Extracted page text data:
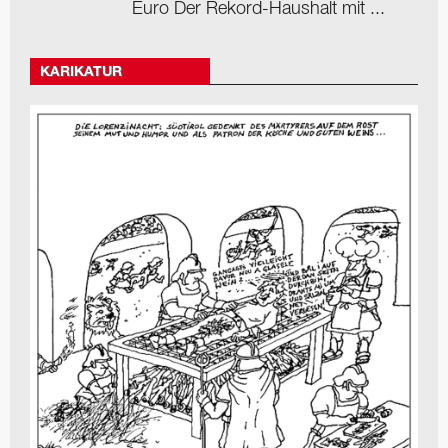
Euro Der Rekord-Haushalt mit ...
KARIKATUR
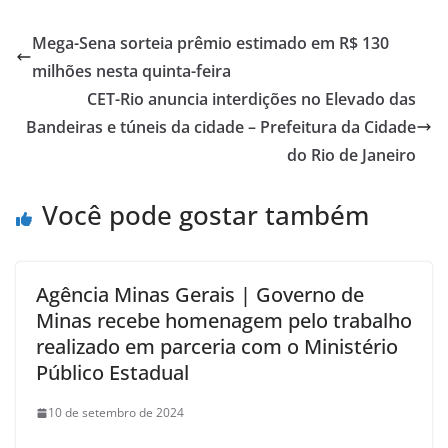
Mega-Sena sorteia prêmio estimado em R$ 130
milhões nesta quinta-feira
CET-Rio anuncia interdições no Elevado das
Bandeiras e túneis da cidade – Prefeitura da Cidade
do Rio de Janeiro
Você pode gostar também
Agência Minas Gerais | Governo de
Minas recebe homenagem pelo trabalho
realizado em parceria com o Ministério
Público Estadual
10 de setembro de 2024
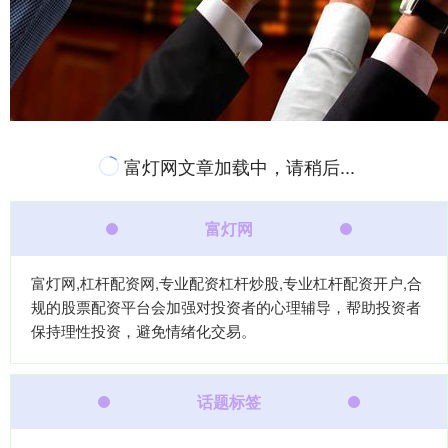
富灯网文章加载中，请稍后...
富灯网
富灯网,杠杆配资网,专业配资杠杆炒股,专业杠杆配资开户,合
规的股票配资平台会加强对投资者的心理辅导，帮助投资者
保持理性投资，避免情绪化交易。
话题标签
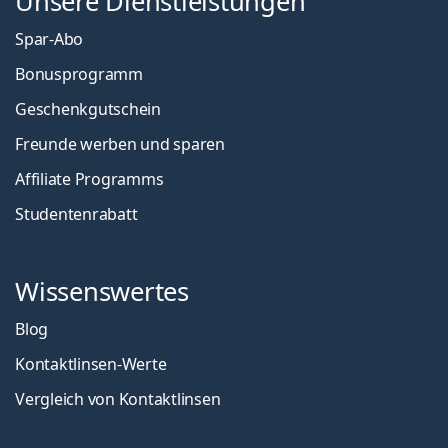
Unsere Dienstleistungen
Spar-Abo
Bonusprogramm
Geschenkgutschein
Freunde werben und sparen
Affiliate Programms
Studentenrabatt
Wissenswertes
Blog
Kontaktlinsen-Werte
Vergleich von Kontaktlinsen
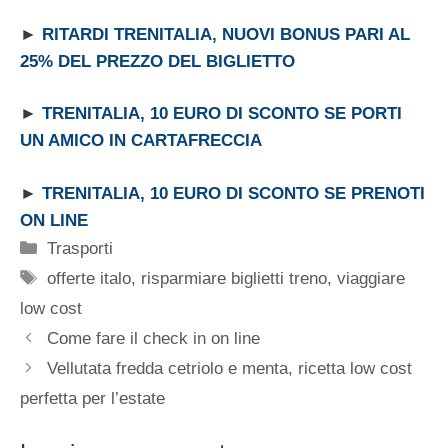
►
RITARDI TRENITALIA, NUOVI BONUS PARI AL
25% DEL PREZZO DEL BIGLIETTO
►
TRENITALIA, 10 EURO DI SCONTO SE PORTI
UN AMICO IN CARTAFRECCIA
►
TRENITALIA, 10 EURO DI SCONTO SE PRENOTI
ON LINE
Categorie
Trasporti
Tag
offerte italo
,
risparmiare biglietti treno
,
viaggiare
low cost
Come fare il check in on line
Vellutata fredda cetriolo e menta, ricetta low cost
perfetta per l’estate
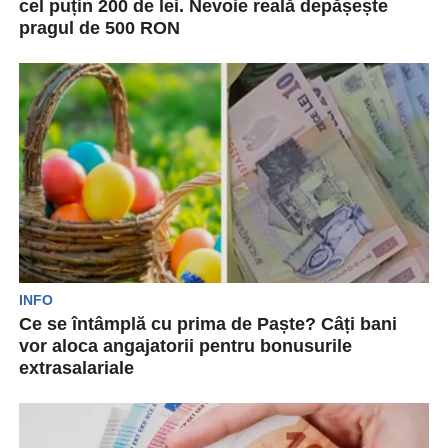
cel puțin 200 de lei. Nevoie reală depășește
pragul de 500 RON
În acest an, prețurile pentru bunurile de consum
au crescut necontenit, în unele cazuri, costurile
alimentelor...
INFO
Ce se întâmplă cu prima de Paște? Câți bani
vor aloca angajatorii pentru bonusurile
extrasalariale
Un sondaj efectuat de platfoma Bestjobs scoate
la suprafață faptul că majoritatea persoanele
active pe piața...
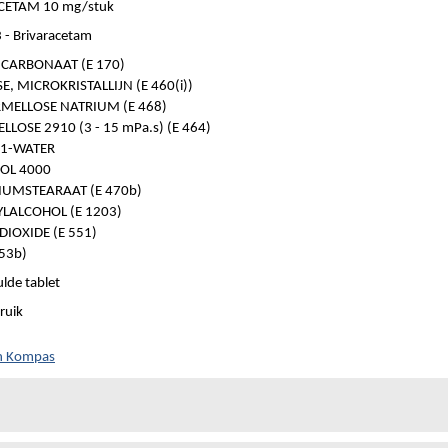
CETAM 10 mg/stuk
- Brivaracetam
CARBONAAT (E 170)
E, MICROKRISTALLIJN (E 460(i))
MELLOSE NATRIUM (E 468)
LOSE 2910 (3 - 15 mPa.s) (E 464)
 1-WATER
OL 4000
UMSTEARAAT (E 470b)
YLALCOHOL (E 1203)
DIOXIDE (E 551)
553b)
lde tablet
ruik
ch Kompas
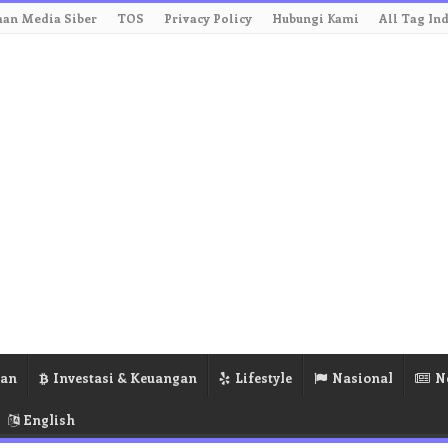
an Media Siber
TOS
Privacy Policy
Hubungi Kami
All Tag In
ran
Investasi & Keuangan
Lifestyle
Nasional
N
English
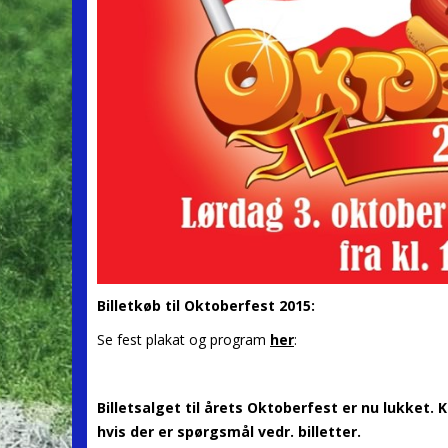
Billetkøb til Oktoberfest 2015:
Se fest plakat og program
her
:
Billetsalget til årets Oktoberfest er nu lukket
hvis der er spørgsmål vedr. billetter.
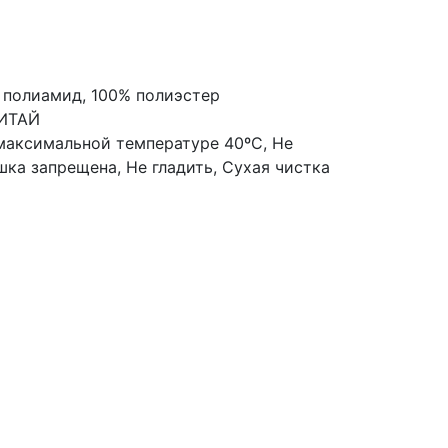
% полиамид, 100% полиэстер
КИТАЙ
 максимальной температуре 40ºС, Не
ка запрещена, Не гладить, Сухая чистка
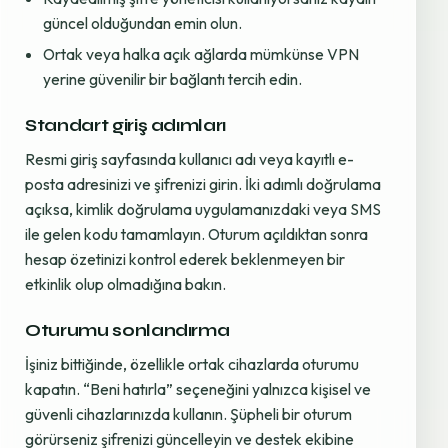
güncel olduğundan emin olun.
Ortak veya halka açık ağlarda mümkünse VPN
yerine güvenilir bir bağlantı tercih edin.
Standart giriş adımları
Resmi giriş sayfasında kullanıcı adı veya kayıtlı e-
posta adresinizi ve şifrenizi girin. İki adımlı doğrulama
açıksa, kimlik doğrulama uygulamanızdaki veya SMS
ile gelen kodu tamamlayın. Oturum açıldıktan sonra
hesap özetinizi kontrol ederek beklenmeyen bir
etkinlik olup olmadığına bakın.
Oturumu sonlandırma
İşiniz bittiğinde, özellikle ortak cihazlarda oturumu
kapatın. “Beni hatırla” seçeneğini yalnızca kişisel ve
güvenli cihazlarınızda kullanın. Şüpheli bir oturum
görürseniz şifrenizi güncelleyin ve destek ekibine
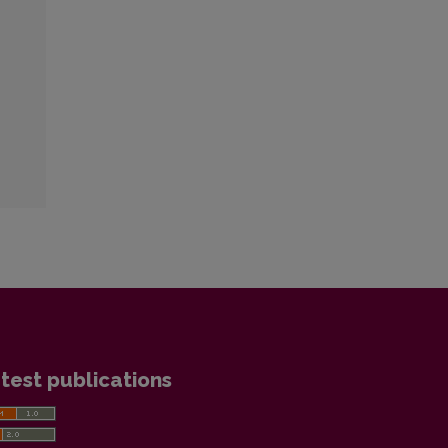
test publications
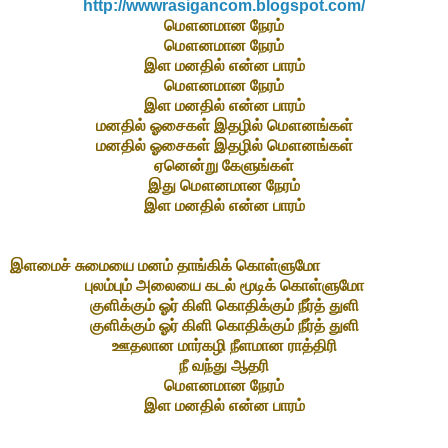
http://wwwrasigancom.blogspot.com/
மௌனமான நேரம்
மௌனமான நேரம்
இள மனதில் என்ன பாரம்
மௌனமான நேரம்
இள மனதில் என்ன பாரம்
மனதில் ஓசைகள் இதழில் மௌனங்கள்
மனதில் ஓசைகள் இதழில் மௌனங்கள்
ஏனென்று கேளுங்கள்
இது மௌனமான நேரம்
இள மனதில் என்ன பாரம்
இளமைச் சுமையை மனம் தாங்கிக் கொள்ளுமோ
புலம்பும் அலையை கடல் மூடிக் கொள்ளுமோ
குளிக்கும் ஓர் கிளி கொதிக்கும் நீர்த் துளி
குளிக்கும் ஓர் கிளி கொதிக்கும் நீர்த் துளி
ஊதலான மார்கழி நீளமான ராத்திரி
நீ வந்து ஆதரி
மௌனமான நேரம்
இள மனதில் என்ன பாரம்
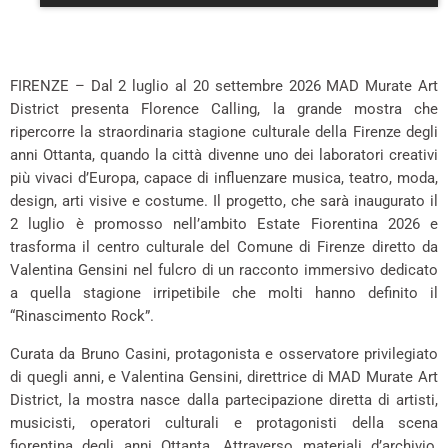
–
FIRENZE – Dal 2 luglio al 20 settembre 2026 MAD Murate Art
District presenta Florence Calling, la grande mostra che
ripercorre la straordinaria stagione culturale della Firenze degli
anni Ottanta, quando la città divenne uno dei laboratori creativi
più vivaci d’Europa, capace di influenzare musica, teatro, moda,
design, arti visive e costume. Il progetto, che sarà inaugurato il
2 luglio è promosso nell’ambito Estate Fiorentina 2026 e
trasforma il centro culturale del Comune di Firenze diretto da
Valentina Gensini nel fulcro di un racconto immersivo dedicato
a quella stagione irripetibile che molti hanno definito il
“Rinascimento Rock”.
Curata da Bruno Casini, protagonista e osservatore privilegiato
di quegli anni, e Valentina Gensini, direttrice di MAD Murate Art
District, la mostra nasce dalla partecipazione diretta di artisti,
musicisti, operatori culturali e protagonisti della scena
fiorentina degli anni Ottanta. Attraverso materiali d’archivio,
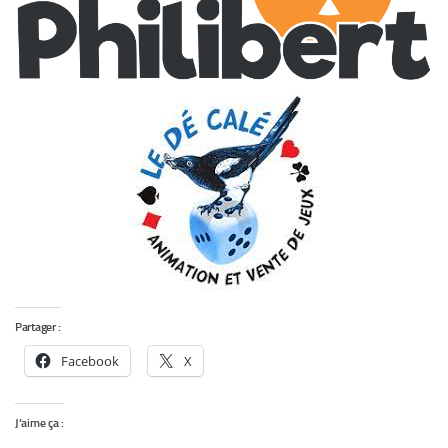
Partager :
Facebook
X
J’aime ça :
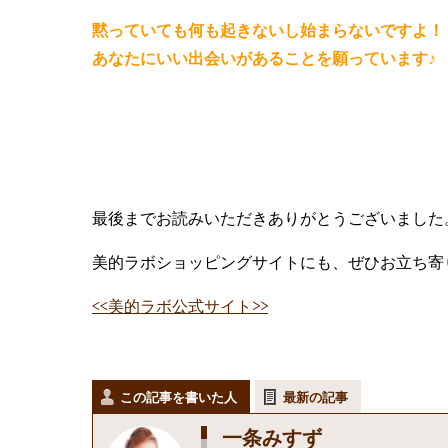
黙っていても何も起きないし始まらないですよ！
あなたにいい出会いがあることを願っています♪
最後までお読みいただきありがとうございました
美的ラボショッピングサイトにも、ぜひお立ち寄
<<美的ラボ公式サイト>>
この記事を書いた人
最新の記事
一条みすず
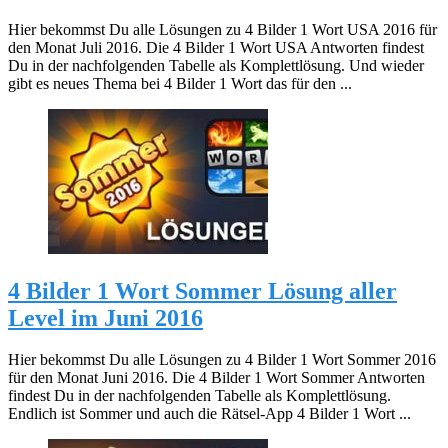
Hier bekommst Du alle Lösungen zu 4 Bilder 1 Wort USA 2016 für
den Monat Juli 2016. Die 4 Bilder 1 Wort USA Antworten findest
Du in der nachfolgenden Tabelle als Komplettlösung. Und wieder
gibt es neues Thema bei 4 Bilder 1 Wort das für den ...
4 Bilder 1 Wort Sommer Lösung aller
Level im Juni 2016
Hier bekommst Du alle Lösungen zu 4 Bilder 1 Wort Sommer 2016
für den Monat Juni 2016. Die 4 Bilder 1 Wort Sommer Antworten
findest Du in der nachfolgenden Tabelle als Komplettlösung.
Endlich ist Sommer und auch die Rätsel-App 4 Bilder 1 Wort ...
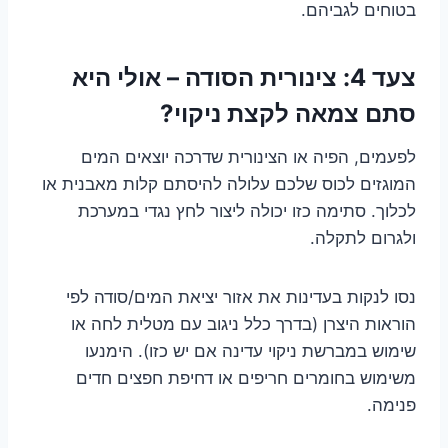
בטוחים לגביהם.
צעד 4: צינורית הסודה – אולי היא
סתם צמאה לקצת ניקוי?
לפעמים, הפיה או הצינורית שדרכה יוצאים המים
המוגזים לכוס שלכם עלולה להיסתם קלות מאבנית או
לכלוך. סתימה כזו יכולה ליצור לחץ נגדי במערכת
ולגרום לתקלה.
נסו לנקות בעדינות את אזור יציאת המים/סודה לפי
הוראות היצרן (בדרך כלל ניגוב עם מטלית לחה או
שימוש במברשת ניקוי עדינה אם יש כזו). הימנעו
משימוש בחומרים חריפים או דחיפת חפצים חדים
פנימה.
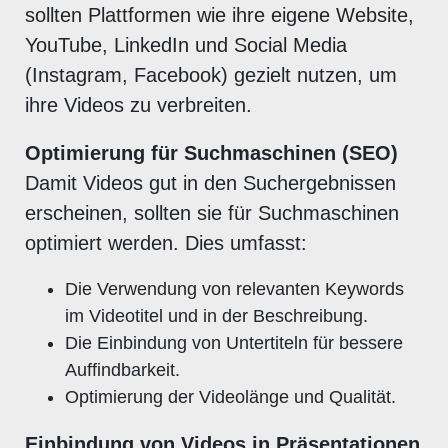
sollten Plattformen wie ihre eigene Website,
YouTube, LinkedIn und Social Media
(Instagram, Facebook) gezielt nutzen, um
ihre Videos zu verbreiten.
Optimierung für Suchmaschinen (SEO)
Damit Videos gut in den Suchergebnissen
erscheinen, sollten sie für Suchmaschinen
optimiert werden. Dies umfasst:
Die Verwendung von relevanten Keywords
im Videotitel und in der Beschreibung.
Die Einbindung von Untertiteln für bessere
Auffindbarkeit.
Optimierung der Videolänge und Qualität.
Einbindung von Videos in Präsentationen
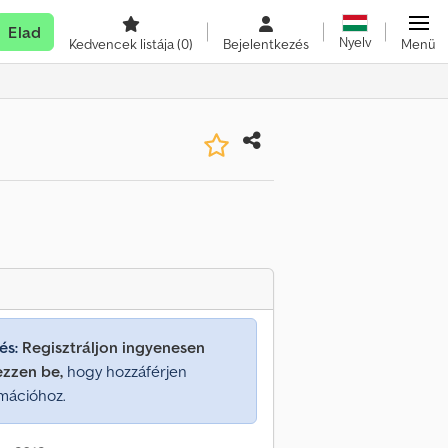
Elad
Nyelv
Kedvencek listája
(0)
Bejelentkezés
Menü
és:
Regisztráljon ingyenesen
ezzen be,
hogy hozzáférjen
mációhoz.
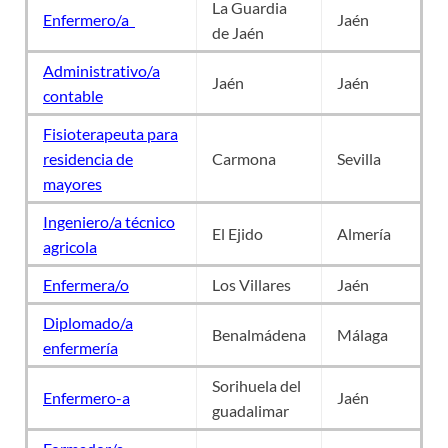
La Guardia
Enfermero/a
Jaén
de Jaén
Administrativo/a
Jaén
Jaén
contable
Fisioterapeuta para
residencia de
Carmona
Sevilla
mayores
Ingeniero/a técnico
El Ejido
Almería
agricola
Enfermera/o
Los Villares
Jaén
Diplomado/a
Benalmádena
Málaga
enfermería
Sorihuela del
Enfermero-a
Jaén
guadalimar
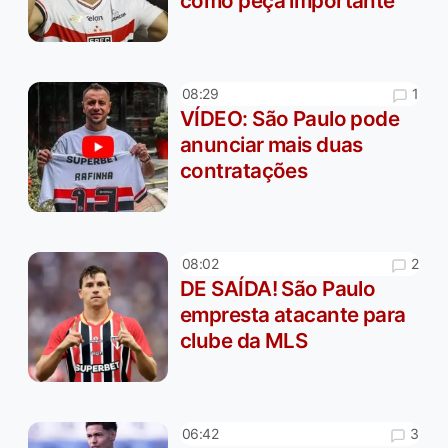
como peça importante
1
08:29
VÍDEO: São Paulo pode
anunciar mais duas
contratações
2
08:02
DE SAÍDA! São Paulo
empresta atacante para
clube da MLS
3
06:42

* [What the exercise asks]
Leaving every picture aside, reproduce exactly the lines above from the one with "Wissenswertes" up to and including the one with "pragul de 500 RON", and no others.

* [Response area]
Wissenswertes
Blog
Kontaktlinsen-Werte
Vergleich von Kontaktlinsen
►
RITARDI TRENITALIA, NUOVI BONUS PARI AL
25% DEL PREZZO DEL BIGLIETTO
►
TRENITALIA, 10 EURO DI SCONTO SE PORTI
UN AMICO IN CARTAFRECCIA
►
TRENITALIA, 10 EURO DI SCONTO SE PRENOTI
ON LINE
Categorie
Trasporti
Tag
offerte italo
,
risparmiare biglietti treno
,
viaggiare
low cost
Come fare il check in on line
Vellutata fredda cetriolo e menta, ricetta low cost
perfetta per l’estate
cel puțin 200 de lei. Nevoie reală depășește
pragul de 500 RON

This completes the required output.